I gasped awake and sat up, breathing hard. Before I’d even caught my breath, I rushed to the bathroom mirror in a blind panic because the dream had been so vivid. But my face looked back at me. I dropped down on the loo. This came from staring at way too many hot, handsome men for the upcoming campaign for our men’s Bespoke label. I got u
p, washed my face, and slipped on my robe. Then I went down the hall to my office and turned on the lamp over the desk. Settling into my chair, I picked up a bunch of photos, since I wouldn’t be able to go back to sleep anyway. Maybe this batch would have the model I was looking for.

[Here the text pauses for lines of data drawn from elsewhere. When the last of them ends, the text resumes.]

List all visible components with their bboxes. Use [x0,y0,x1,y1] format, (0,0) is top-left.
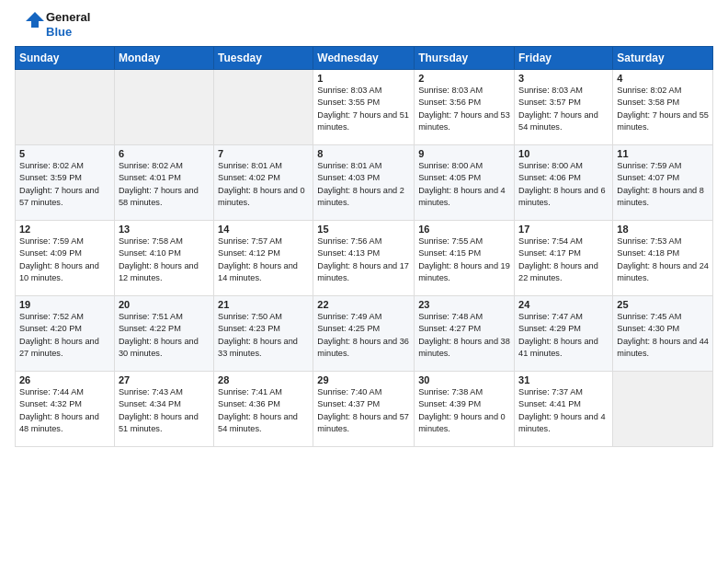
day-info: Sunrise: 7:53 AM Sunset: 4:18 PM Dayligh… [617,236,709,284]
day-number: 5 [19,148,110,159]
header-sunday: Sunday [16,47,115,70]
day-info: Sunrise: 8:03 AM Sunset: 3:56 PM Dayligh… [418,85,510,133]
svg-rect-0 [15,9,46,40]
day-number: 1 [317,73,410,84]
week-row-4: 19Sunrise: 7:52 AM Sunset: 4:20 PM Dayli… [16,296,713,372]
cell-w4-d6: 24Sunrise: 7:47 AM Sunset: 4:29 PM Dayli… [515,296,613,372]
day-number: 15 [317,224,410,235]
header-wednesday: Wednesday [313,47,415,70]
day-info: Sunrise: 7:55 AM Sunset: 4:15 PM Dayligh… [418,236,510,284]
week-row-1: 1Sunrise: 8:03 AM Sunset: 3:55 PM Daylig… [16,70,713,145]
day-info: Sunrise: 7:45 AM Sunset: 4:30 PM Dayligh… [617,311,709,360]
day-number: 22 [317,299,410,310]
cell-w3-d6: 17Sunrise: 7:54 AM Sunset: 4:17 PM Dayli… [515,221,613,296]
cell-w1-d5: 2Sunrise: 8:03 AM Sunset: 3:56 PM Daylig… [415,70,515,145]
cell-w4-d4: 22Sunrise: 7:49 AM Sunset: 4:25 PM Dayli… [313,296,415,372]
day-number: 4 [617,73,709,84]
day-number: 12 [19,224,110,235]
day-number: 2 [418,73,510,84]
day-info: Sunrise: 8:02 AM Sunset: 3:59 PM Dayligh… [19,160,110,209]
cell-w4-d5: 23Sunrise: 7:48 AM Sunset: 4:27 PM Dayli… [415,296,515,372]
day-number: 14 [218,224,309,235]
day-info: Sunrise: 8:02 AM Sunset: 4:01 PM Dayligh… [119,160,210,209]
day-info: Sunrise: 8:02 AM Sunset: 3:58 PM Dayligh… [617,85,709,133]
day-number: 27 [119,374,210,385]
header-saturday: Saturday [613,47,713,70]
day-number: 11 [617,148,709,159]
day-number: 8 [317,148,410,159]
day-info: Sunrise: 7:56 AM Sunset: 4:13 PM Dayligh… [317,236,410,284]
cell-w2-d2: 6Sunrise: 8:02 AM Sunset: 4:01 PM Daylig… [114,145,213,221]
day-number: 20 [119,299,210,310]
day-number: 25 [617,299,709,310]
cell-w1-d3 [214,70,313,145]
day-number: 24 [518,299,609,310]
cell-w2-d4: 8Sunrise: 8:01 AM Sunset: 4:03 PM Daylig… [313,145,415,221]
header-friday: Friday [515,47,613,70]
day-info: Sunrise: 8:03 AM Sunset: 3:57 PM Dayligh… [518,85,609,133]
page: General Blue SundayMondayTuesdayWednesda… [0,0,728,563]
cell-w1-d1 [16,70,115,145]
cell-w3-d4: 15Sunrise: 7:56 AM Sunset: 4:13 PM Dayli… [313,221,415,296]
calendar-header-row: SundayMondayTuesdayWednesdayThursdayFrid… [16,47,713,70]
cell-w5-d1: 26Sunrise: 7:44 AM Sunset: 4:32 PM Dayli… [16,372,115,447]
cell-w1-d4: 1Sunrise: 8:03 AM Sunset: 3:55 PM Daylig… [313,70,415,145]
week-row-5: 26Sunrise: 7:44 AM Sunset: 4:32 PM Dayli… [16,372,713,447]
day-info: Sunrise: 7:47 AM Sunset: 4:29 PM Dayligh… [518,311,609,360]
logo: General Blue [15,9,90,40]
cell-w1-d7: 4Sunrise: 8:02 AM Sunset: 3:58 PM Daylig… [613,70,713,145]
cell-w2-d5: 9Sunrise: 8:00 AM Sunset: 4:05 PM Daylig… [415,145,515,221]
day-number: 28 [218,374,309,385]
cell-w5-d2: 27Sunrise: 7:43 AM Sunset: 4:34 PM Dayli… [114,372,213,447]
day-info: Sunrise: 7:37 AM Sunset: 4:41 PM Dayligh… [518,386,609,435]
day-number: 17 [518,224,609,235]
cell-w5-d3: 28Sunrise: 7:41 AM Sunset: 4:36 PM Dayli… [214,372,313,447]
day-info: Sunrise: 7:54 AM Sunset: 4:17 PM Dayligh… [518,236,609,284]
day-info: Sunrise: 7:58 AM Sunset: 4:10 PM Dayligh… [119,236,210,284]
header-thursday: Thursday [415,47,515,70]
cell-w5-d5: 30Sunrise: 7:38 AM Sunset: 4:39 PM Dayli… [415,372,515,447]
day-number: 7 [218,148,309,159]
day-info: Sunrise: 7:43 AM Sunset: 4:34 PM Dayligh… [119,386,210,435]
day-number: 9 [418,148,510,159]
cell-w5-d4: 29Sunrise: 7:40 AM Sunset: 4:37 PM Dayli… [313,372,415,447]
day-info: Sunrise: 7:44 AM Sunset: 4:32 PM Dayligh… [19,386,110,435]
day-number: 13 [119,224,210,235]
cell-w3-d7: 18Sunrise: 7:53 AM Sunset: 4:18 PM Dayli… [613,221,713,296]
day-info: Sunrise: 7:49 AM Sunset: 4:25 PM Dayligh… [317,311,410,360]
day-info: Sunrise: 7:40 AM Sunset: 4:37 PM Dayligh… [317,386,410,435]
day-number: 21 [218,299,309,310]
day-number: 29 [317,374,410,385]
cell-w4-d2: 20Sunrise: 7:51 AM Sunset: 4:22 PM Dayli… [114,296,213,372]
cell-w4-d3: 21Sunrise: 7:50 AM Sunset: 4:23 PM Dayli… [214,296,313,372]
week-row-3: 12Sunrise: 7:59 AM Sunset: 4:09 PM Dayli… [16,221,713,296]
day-info: Sunrise: 8:03 AM Sunset: 3:55 PM Dayligh… [317,85,410,133]
day-info: Sunrise: 7:50 AM Sunset: 4:23 PM Dayligh… [218,311,309,360]
day-info: Sunrise: 7:57 AM Sunset: 4:12 PM Dayligh… [218,236,309,284]
day-info: Sunrise: 7:38 AM Sunset: 4:39 PM Dayligh… [418,386,510,435]
day-info: Sunrise: 7:52 AM Sunset: 4:20 PM Dayligh… [19,311,110,360]
cell-w1-d6: 3Sunrise: 8:03 AM Sunset: 3:57 PM Daylig… [515,70,613,145]
header-monday: Monday [114,47,213,70]
day-number: 10 [518,148,609,159]
day-number: 3 [518,73,609,84]
cell-w1-d2 [114,70,213,145]
day-number: 31 [518,374,609,385]
logo-blue: Blue [46,25,72,39]
day-number: 18 [617,224,709,235]
cell-w3-d1: 12Sunrise: 7:59 AM Sunset: 4:09 PM Dayli… [16,221,115,296]
day-info: Sunrise: 8:00 AM Sunset: 4:06 PM Dayligh… [518,160,609,209]
day-number: 23 [418,299,510,310]
cell-w2-d6: 10Sunrise: 8:00 AM Sunset: 4:06 PM Dayli… [515,145,613,221]
day-info: Sunrise: 8:01 AM Sunset: 4:02 PM Dayligh… [218,160,309,209]
day-info: Sunrise: 7:59 AM Sunset: 4:09 PM Dayligh… [19,236,110,284]
day-info: Sunrise: 7:41 AM Sunset: 4:36 PM Dayligh… [218,386,309,435]
header-tuesday: Tuesday [214,47,313,70]
cell-w2-d1: 5Sunrise: 8:02 AM Sunset: 3:59 PM Daylig… [16,145,115,221]
cell-w3-d5: 16Sunrise: 7:55 AM Sunset: 4:15 PM Dayli… [415,221,515,296]
cell-w2-d3: 7Sunrise: 8:01 AM Sunset: 4:02 PM Daylig… [214,145,313,221]
cell-w3-d2: 13Sunrise: 7:58 AM Sunset: 4:10 PM Dayli… [114,221,213,296]
week-row-2: 5Sunrise: 8:02 AM Sunset: 3:59 PM Daylig… [16,145,713,221]
day-info: Sunrise: 7:51 AM Sunset: 4:22 PM Dayligh… [119,311,210,360]
logo-general: General [46,10,90,24]
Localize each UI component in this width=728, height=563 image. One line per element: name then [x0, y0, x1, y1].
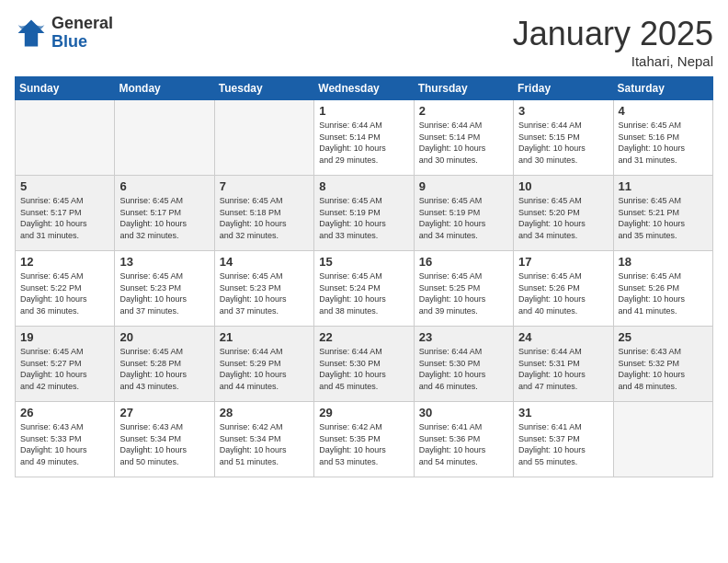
- calendar-day: 20Sunrise: 6:45 AM Sunset: 5:28 PM Dayli…: [115, 327, 214, 402]
- day-info: Sunrise: 6:44 AM Sunset: 5:29 PM Dayligh…: [220, 346, 309, 392]
- day-number: 6: [119, 179, 209, 193]
- day-info: Sunrise: 6:45 AM Sunset: 5:23 PM Dayligh…: [119, 270, 209, 316]
- calendar-day: 7Sunrise: 6:45 AM Sunset: 5:18 PM Daylig…: [214, 176, 313, 251]
- calendar-day: 4Sunrise: 6:45 AM Sunset: 5:16 PM Daylig…: [613, 100, 712, 176]
- calendar-week-1: 5Sunrise: 6:45 AM Sunset: 5:17 PM Daylig…: [16, 176, 713, 251]
- calendar-day: 24Sunrise: 6:44 AM Sunset: 5:31 PM Dayli…: [514, 327, 613, 402]
- day-number: 25: [619, 330, 708, 344]
- logo-general: General: [51, 15, 113, 33]
- day-info: Sunrise: 6:42 AM Sunset: 5:34 PM Dayligh…: [220, 421, 309, 467]
- calendar-day: 25Sunrise: 6:43 AM Sunset: 5:32 PM Dayli…: [613, 327, 712, 402]
- calendar-day: 27Sunrise: 6:43 AM Sunset: 5:34 PM Dayli…: [115, 402, 214, 477]
- day-number: 10: [518, 179, 608, 193]
- logo-icon: [15, 17, 48, 50]
- day-number: 29: [319, 406, 408, 419]
- calendar-week-2: 12Sunrise: 6:45 AM Sunset: 5:22 PM Dayli…: [16, 251, 713, 327]
- day-number: 20: [119, 330, 209, 344]
- day-number: 21: [220, 330, 309, 344]
- day-info: Sunrise: 6:43 AM Sunset: 5:34 PM Dayligh…: [119, 421, 209, 467]
- title-block: January 2025 Itahari, Nepal: [513, 15, 713, 69]
- day-number: 22: [319, 330, 408, 344]
- calendar-day: 3Sunrise: 6:44 AM Sunset: 5:15 PM Daylig…: [514, 100, 613, 176]
- day-info: Sunrise: 6:45 AM Sunset: 5:21 PM Dayligh…: [619, 195, 708, 241]
- calendar-day: 22Sunrise: 6:44 AM Sunset: 5:30 PM Dayli…: [314, 327, 414, 402]
- day-info: Sunrise: 6:44 AM Sunset: 5:30 PM Dayligh…: [319, 346, 408, 392]
- calendar-day: [16, 100, 115, 176]
- day-number: 31: [518, 406, 608, 419]
- day-info: Sunrise: 6:44 AM Sunset: 5:14 PM Dayligh…: [319, 120, 408, 166]
- calendar-day: 12Sunrise: 6:45 AM Sunset: 5:22 PM Dayli…: [16, 251, 115, 327]
- weekday-header-monday: Monday: [115, 77, 214, 100]
- day-number: 4: [619, 104, 708, 118]
- day-number: 16: [419, 255, 508, 269]
- day-info: Sunrise: 6:44 AM Sunset: 5:30 PM Dayligh…: [419, 346, 508, 392]
- location: Itahari, Nepal: [513, 53, 713, 69]
- calendar-day: 26Sunrise: 6:43 AM Sunset: 5:33 PM Dayli…: [16, 402, 115, 477]
- calendar-day: 14Sunrise: 6:45 AM Sunset: 5:23 PM Dayli…: [214, 251, 313, 327]
- calendar-week-0: 1Sunrise: 6:44 AM Sunset: 5:14 PM Daylig…: [16, 100, 713, 176]
- calendar-day: 23Sunrise: 6:44 AM Sunset: 5:30 PM Dayli…: [414, 327, 513, 402]
- weekday-header-friday: Friday: [514, 77, 613, 100]
- day-number: 19: [20, 330, 109, 344]
- day-info: Sunrise: 6:45 AM Sunset: 5:28 PM Dayligh…: [119, 346, 209, 392]
- day-info: Sunrise: 6:45 AM Sunset: 5:19 PM Dayligh…: [319, 195, 408, 241]
- day-info: Sunrise: 6:45 AM Sunset: 5:18 PM Dayligh…: [220, 195, 309, 241]
- calendar-day: 19Sunrise: 6:45 AM Sunset: 5:27 PM Dayli…: [16, 327, 115, 402]
- weekday-header-sunday: Sunday: [16, 77, 115, 100]
- calendar-header-row: SundayMondayTuesdayWednesdayThursdayFrid…: [16, 77, 713, 100]
- weekday-header-saturday: Saturday: [613, 77, 712, 100]
- calendar-day: 2Sunrise: 6:44 AM Sunset: 5:14 PM Daylig…: [414, 100, 513, 176]
- day-number: 2: [419, 104, 508, 118]
- day-info: Sunrise: 6:44 AM Sunset: 5:14 PM Dayligh…: [419, 120, 508, 166]
- calendar-week-4: 26Sunrise: 6:43 AM Sunset: 5:33 PM Dayli…: [16, 402, 713, 477]
- day-number: 24: [518, 330, 608, 344]
- day-info: Sunrise: 6:45 AM Sunset: 5:26 PM Dayligh…: [619, 270, 708, 316]
- day-info: Sunrise: 6:45 AM Sunset: 5:26 PM Dayligh…: [518, 270, 608, 316]
- calendar-day: 6Sunrise: 6:45 AM Sunset: 5:17 PM Daylig…: [115, 176, 214, 251]
- weekday-header-thursday: Thursday: [414, 77, 513, 100]
- weekday-header-tuesday: Tuesday: [214, 77, 313, 100]
- day-info: Sunrise: 6:44 AM Sunset: 5:31 PM Dayligh…: [518, 346, 608, 392]
- day-info: Sunrise: 6:45 AM Sunset: 5:24 PM Dayligh…: [319, 270, 408, 316]
- calendar-day: 16Sunrise: 6:45 AM Sunset: 5:25 PM Dayli…: [414, 251, 513, 327]
- calendar-day: 18Sunrise: 6:45 AM Sunset: 5:26 PM Dayli…: [613, 251, 712, 327]
- day-number: 9: [419, 179, 508, 193]
- day-number: 1: [319, 104, 408, 118]
- calendar-table: SundayMondayTuesdayWednesdayThursdayFrid…: [15, 76, 713, 477]
- day-number: 17: [518, 255, 608, 269]
- month-title: January 2025: [513, 15, 713, 53]
- calendar-day: 30Sunrise: 6:41 AM Sunset: 5:36 PM Dayli…: [414, 402, 513, 477]
- day-info: Sunrise: 6:45 AM Sunset: 5:17 PM Dayligh…: [119, 195, 209, 241]
- day-info: Sunrise: 6:45 AM Sunset: 5:22 PM Dayligh…: [20, 270, 109, 316]
- day-info: Sunrise: 6:45 AM Sunset: 5:20 PM Dayligh…: [518, 195, 608, 241]
- calendar-day: 13Sunrise: 6:45 AM Sunset: 5:23 PM Dayli…: [115, 251, 214, 327]
- day-info: Sunrise: 6:45 AM Sunset: 5:27 PM Dayligh…: [20, 346, 109, 392]
- calendar-week-3: 19Sunrise: 6:45 AM Sunset: 5:27 PM Dayli…: [16, 327, 713, 402]
- calendar-day: 31Sunrise: 6:41 AM Sunset: 5:37 PM Dayli…: [514, 402, 613, 477]
- calendar-day: 15Sunrise: 6:45 AM Sunset: 5:24 PM Dayli…: [314, 251, 414, 327]
- day-number: 26: [20, 406, 109, 419]
- day-info: Sunrise: 6:44 AM Sunset: 5:15 PM Dayligh…: [518, 120, 608, 166]
- day-info: Sunrise: 6:43 AM Sunset: 5:32 PM Dayligh…: [619, 346, 708, 392]
- calendar-day: 21Sunrise: 6:44 AM Sunset: 5:29 PM Dayli…: [214, 327, 313, 402]
- logo: General Blue: [15, 15, 113, 52]
- day-number: 27: [119, 406, 209, 419]
- day-number: 3: [518, 104, 608, 118]
- calendar-day: 17Sunrise: 6:45 AM Sunset: 5:26 PM Dayli…: [514, 251, 613, 327]
- calendar-day: [214, 100, 313, 176]
- day-info: Sunrise: 6:45 AM Sunset: 5:25 PM Dayligh…: [419, 270, 508, 316]
- calendar-day: [613, 402, 712, 477]
- calendar-day: 11Sunrise: 6:45 AM Sunset: 5:21 PM Dayli…: [613, 176, 712, 251]
- header: General Blue January 2025 Itahari, Nepal: [15, 15, 713, 69]
- day-number: 12: [20, 255, 109, 269]
- calendar-day: 10Sunrise: 6:45 AM Sunset: 5:20 PM Dayli…: [514, 176, 613, 251]
- calendar-day: [115, 100, 214, 176]
- day-number: 18: [619, 255, 708, 269]
- calendar-day: 5Sunrise: 6:45 AM Sunset: 5:17 PM Daylig…: [16, 176, 115, 251]
- calendar-day: 28Sunrise: 6:42 AM Sunset: 5:34 PM Dayli…: [214, 402, 313, 477]
- calendar-day: 9Sunrise: 6:45 AM Sunset: 5:19 PM Daylig…: [414, 176, 513, 251]
- page-container: General Blue January 2025 Itahari, Nepal…: [0, 0, 728, 485]
- logo-blue: Blue: [51, 33, 113, 52]
- calendar-day: 1Sunrise: 6:44 AM Sunset: 5:14 PM Daylig…: [314, 100, 414, 176]
- day-number: 13: [119, 255, 209, 269]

The meaning of the dream wasn’t lost on me, nor the identity of the man in my dream. He had been showing up in my thoughts and dreams frequently since I returned to the harsh reality of New York. Here I’d believed I would get him out of my mind, eradicate him, but instead he seemed to have taken up residence in my dreams…bloody hell, in my waking thoughts, too.
It was clear and simple. There was no way I was going after a guy who was five years younger. I left that kind of thing to my mother, Angela Harding the starlet who always had one young cutie pie on each arm. I certainly wasn’t going to follow in her footsteps. He was a baby. Eighteen, for God’s sake. Ha! For my sake. I stopped babysitting a long time ago. I couldn’t help thinking he was probably a conceited jerk anyway.
But it was clear my subconscious mind had no intention of letting him go, even though the reasonable, uptight part of me insisted.
When I met him, he hadn’t acted like a boy. He hadn’t looked at me like a boy, and he hadn’t talked to me like a boy. The things he had said…damn, they still made my skin hot, and when a redhead like me blushed, there was no hiding it on my pale skin. I was sure he’d made dozen of conquests before he was even sixteen, and I wasn’t going to be his first “mature” one.
I turned over one picture after another, but always found something wrong with the next handsome face that gazed up at me.
I dropped them in exasperation. I had a busy day tomorrow, so I’d better try to get back to sleep. Blimey, maybe this time I wouldn’t dream about Decon West.